Re: [PATCH v10] mm: vmscan: try to reclaim swapcache pages if no swap space

From: Huang, Ying
Date: Thu Nov 23 2023 - 01:18:20 EST


Michal Hocko <mhocko@xxxxxxxx> writes:

> On Wed 22-11-23 02:39:15, Yosry Ahmed wrote:
>> On Wed, Nov 22, 2023 at 2:09 AM Michal Hocko <mhocko@xxxxxxxx> wrote:
>> >
>> > On Wed 22-11-23 09:52:42, Michal Hocko wrote:
>> > > On Tue 21-11-23 22:44:32, Yosry Ahmed wrote:
>> > > > On Tue, Nov 21, 2023 at 10:41 PM Liu Shixin <liushixin2@xxxxxxxxxx> wrote:
>> > > > >
>> > > > >
>> > > > > On 2023/11/21 21:00, Michal Hocko wrote:
>> > > > > > On Tue 21-11-23 17:06:24, Liu Shixin wrote:
>> > > > > >
>> > > > > > However, in swapcache_only mode, the scan count still increased when scan
>> > > > > > non-swapcache pages because there are large number of non-swapcache pages
>> > > > > > and rare swapcache pages in swapcache_only mode, and if the non-swapcache
>> > > > > > is skipped and do not count, the scan of pages in isolate_lru_folios() can
>> > > > > > eventually lead to hung task, just as Sachin reported [2].
>> > > > > > I find this paragraph really confusing! I guess what you meant to say is
>> > > > > > that a real swapcache_only is problematic because it can end up not
>> > > > > > making any progress, correct?
>> > > > > This paragraph is going to explain why checking swapcache_only after scan += nr_pages;
>> > > > > >
>> > > > > > AFAIU you have addressed that problem by making swapcache_only anon LRU
>> > > > > > specific, right? That would be certainly more robust as you can still
>> > > > > > reclaim from file LRUs. I cannot say I like that because swapcache_only
>> > > > > > is a bit confusing and I do not think we want to grow more special
>> > > > > > purpose reclaim types. Would it be possible/reasonable to instead put
>> > > > > > swapcache pages on the file LRU instead?
>> > > > > It looks like a good idea, but I'm not sure if it's possible. I can try it, is there anything to
>> > > > > pay attention to?
>> > > >
>> > > > I think this might be more intrusive than we think. Every time a page
>> > > > is added to or removed from the swap cache, we will need to move it
>> > > > between LRUs.
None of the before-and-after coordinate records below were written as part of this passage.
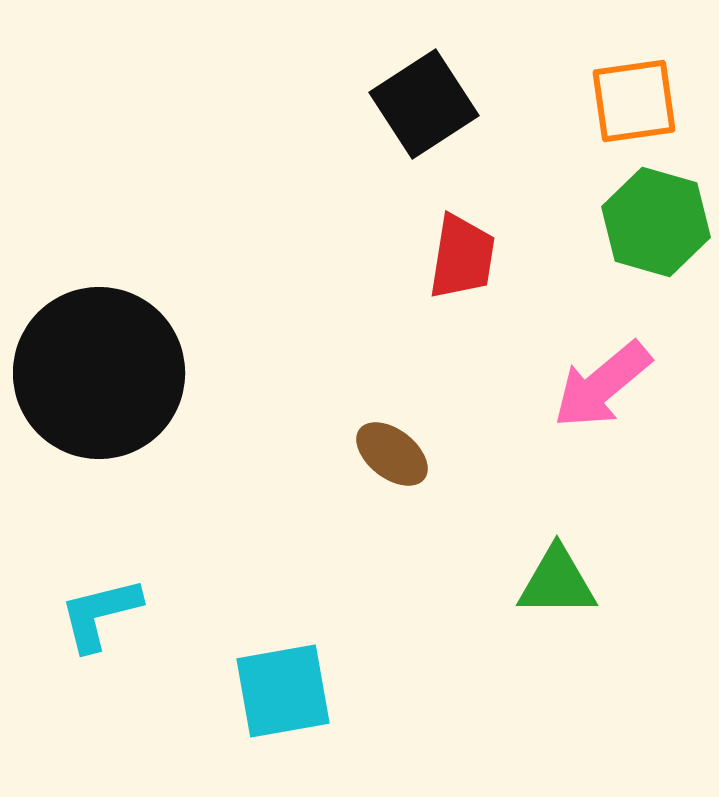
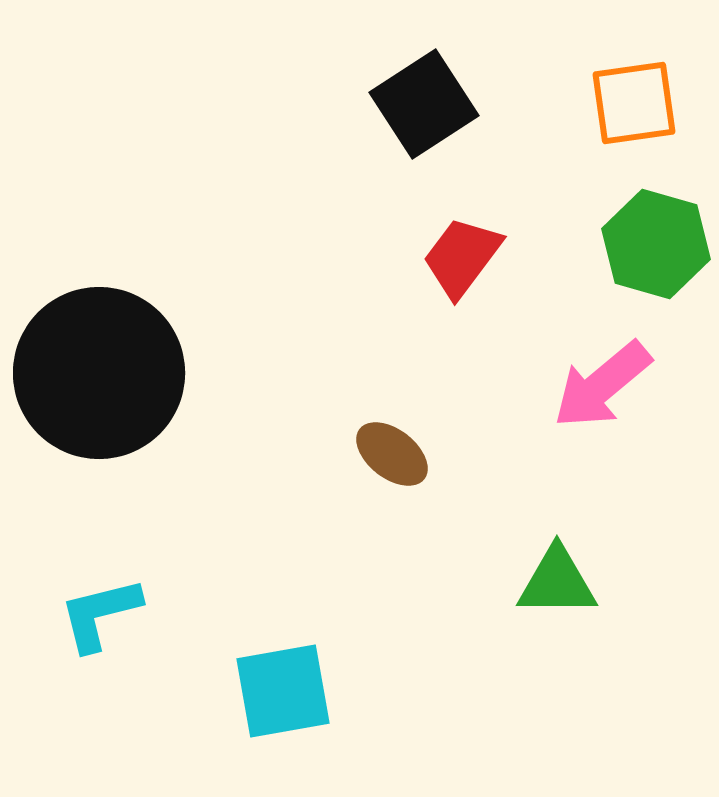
orange square: moved 2 px down
green hexagon: moved 22 px down
red trapezoid: rotated 152 degrees counterclockwise
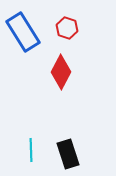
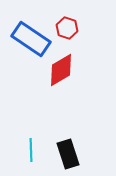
blue rectangle: moved 8 px right, 7 px down; rotated 24 degrees counterclockwise
red diamond: moved 2 px up; rotated 32 degrees clockwise
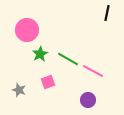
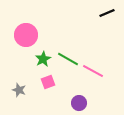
black line: rotated 56 degrees clockwise
pink circle: moved 1 px left, 5 px down
green star: moved 3 px right, 5 px down
purple circle: moved 9 px left, 3 px down
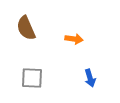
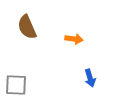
brown semicircle: moved 1 px right, 1 px up
gray square: moved 16 px left, 7 px down
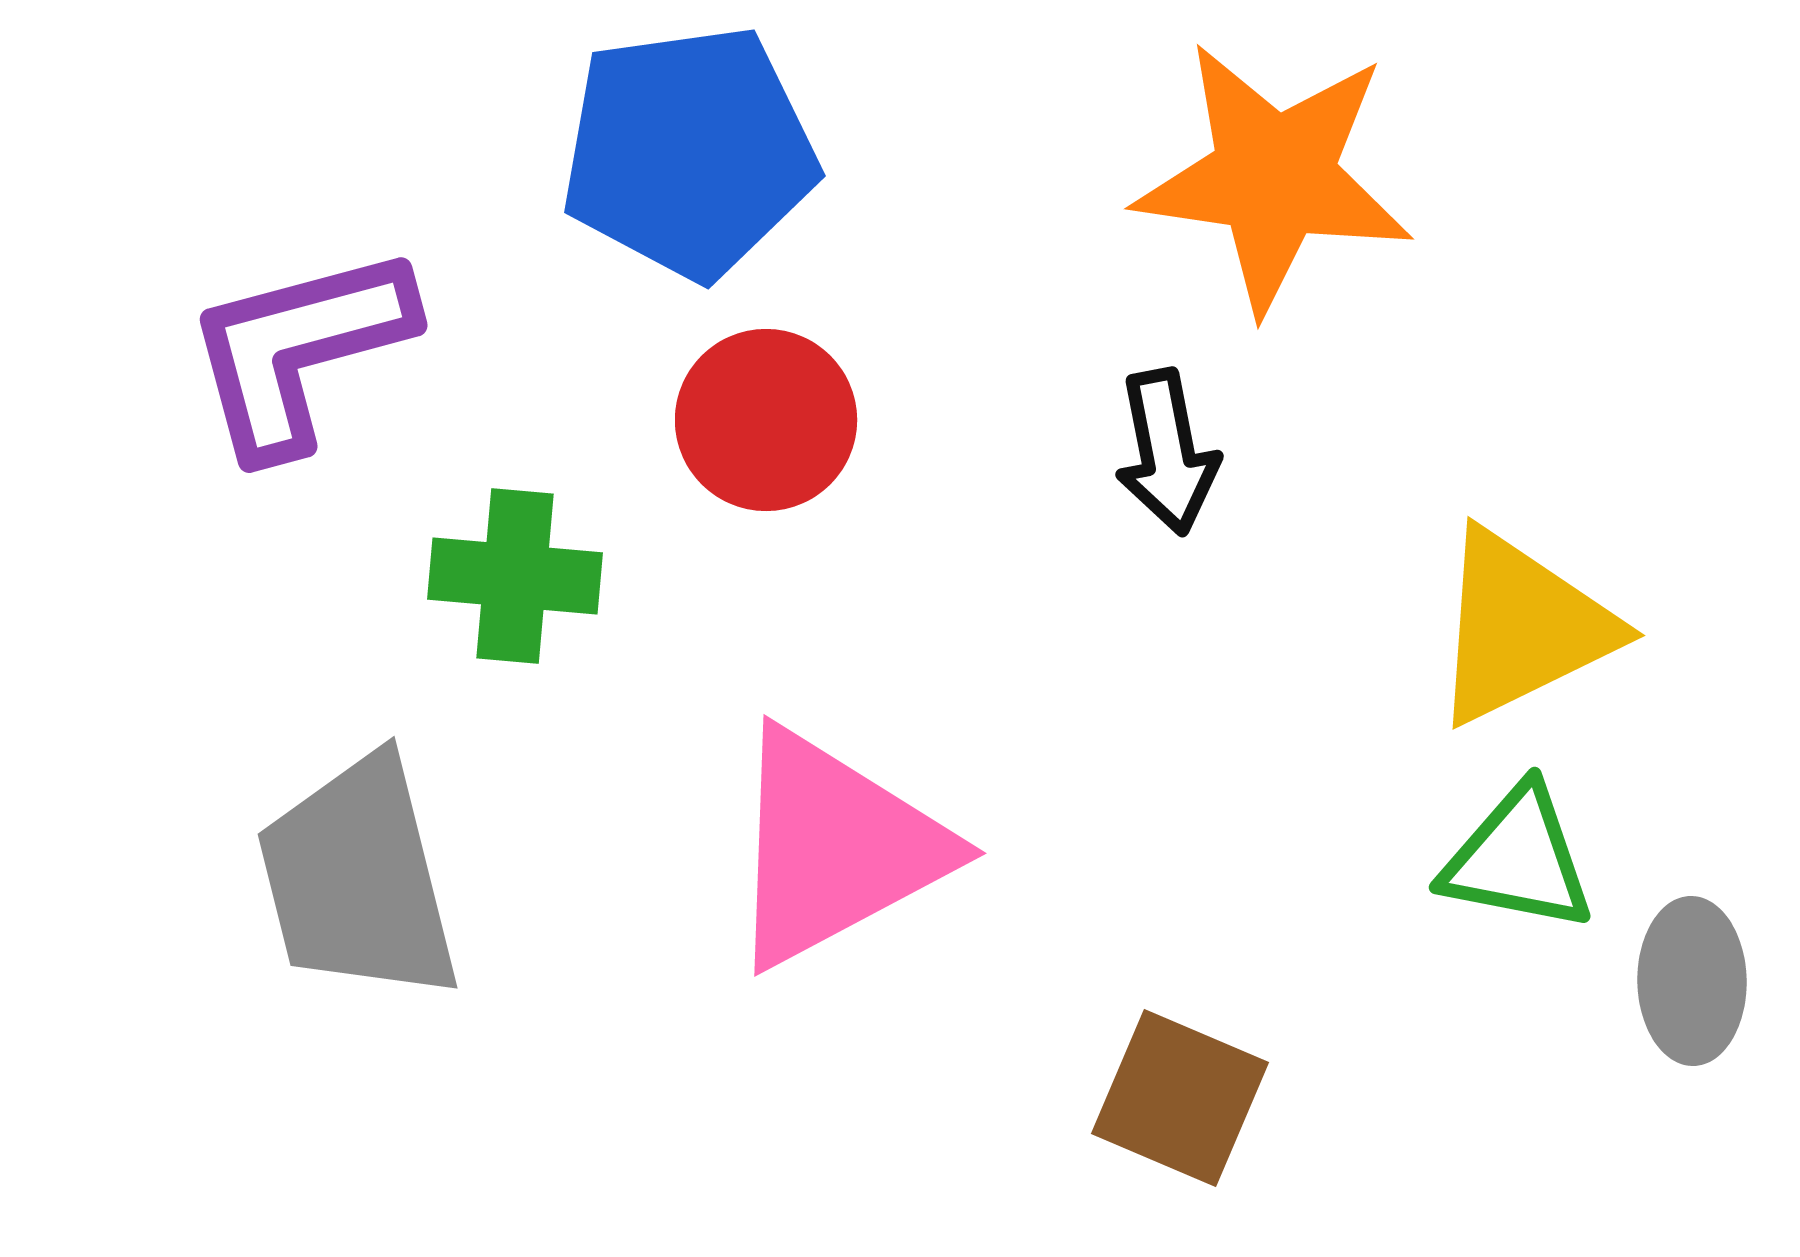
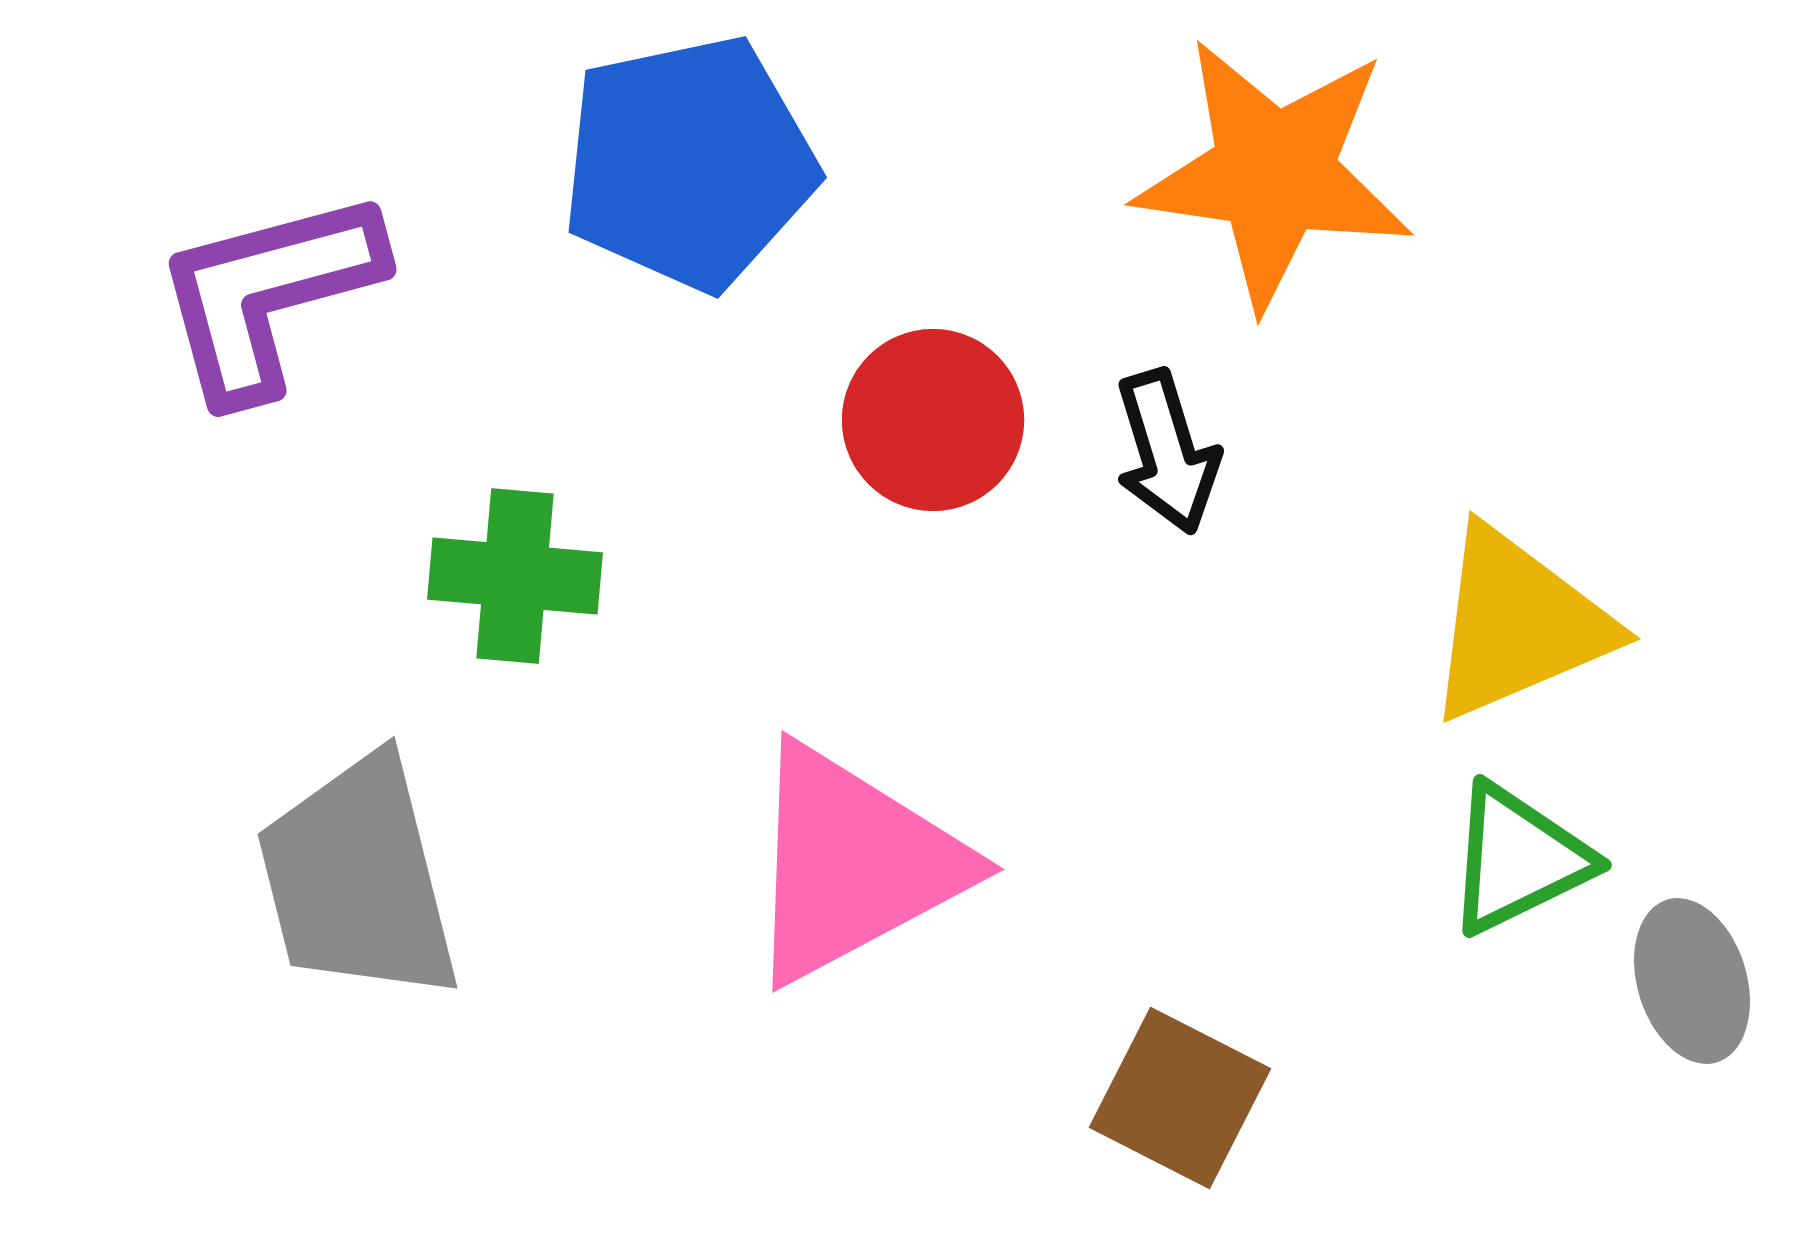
blue pentagon: moved 11 px down; rotated 4 degrees counterclockwise
orange star: moved 4 px up
purple L-shape: moved 31 px left, 56 px up
red circle: moved 167 px right
black arrow: rotated 6 degrees counterclockwise
yellow triangle: moved 4 px left, 3 px up; rotated 3 degrees clockwise
pink triangle: moved 18 px right, 16 px down
green triangle: rotated 37 degrees counterclockwise
gray ellipse: rotated 16 degrees counterclockwise
brown square: rotated 4 degrees clockwise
All pages on the anon LRU will need to go through the
>> > > > file LRU before being reclaimed. I think this might be too big of a
>> > > > change to achieve this patch's goal.
>> > >
>> > > TBH I am not really sure how complex that might turn out to be.
>> > > Swapcache tends to be full of subtle issues. So you might be right but
>> > > it would be better to know _why_ this is not possible before we end up
>> > > phising for couple of swapcache pages on potentially huge anon LRU to
>> > > isolate them. Think of TB sized machines in this context.
>> >
>> > Forgot to mention that it is not really far fetched from comparing this
>> > to MADV_FREE pages. Those are anonymous but we do not want to keep them
>> > on anon LRU because we want to age them indepdendent on the swap
>> > availability as they are just dropped during reclaim. Not too much
>> > different from swapcache pages. There are more constrains on those but
>> > fundamentally this is the same problem, no?
>>
>> I agree it's not a first, but swap cache pages are more complicated
>> because they can go back and forth, unlike MADV_FREE pages which
>> usually go on a one way ticket AFAICT.
>
> Yes swapcache pages are indeed more complicated but most of the time
> they just go away as well, no?

When we swapin a page, we will put it in swapcache too. And the page
can be in that state for long time if there is more than 50% free space
in the swap device.

> MADV_FREE can be reinitiated if they are
> written as well. So fundamentally they are not that different.
>

[snip]

--
Best Regards,
Huang, Ying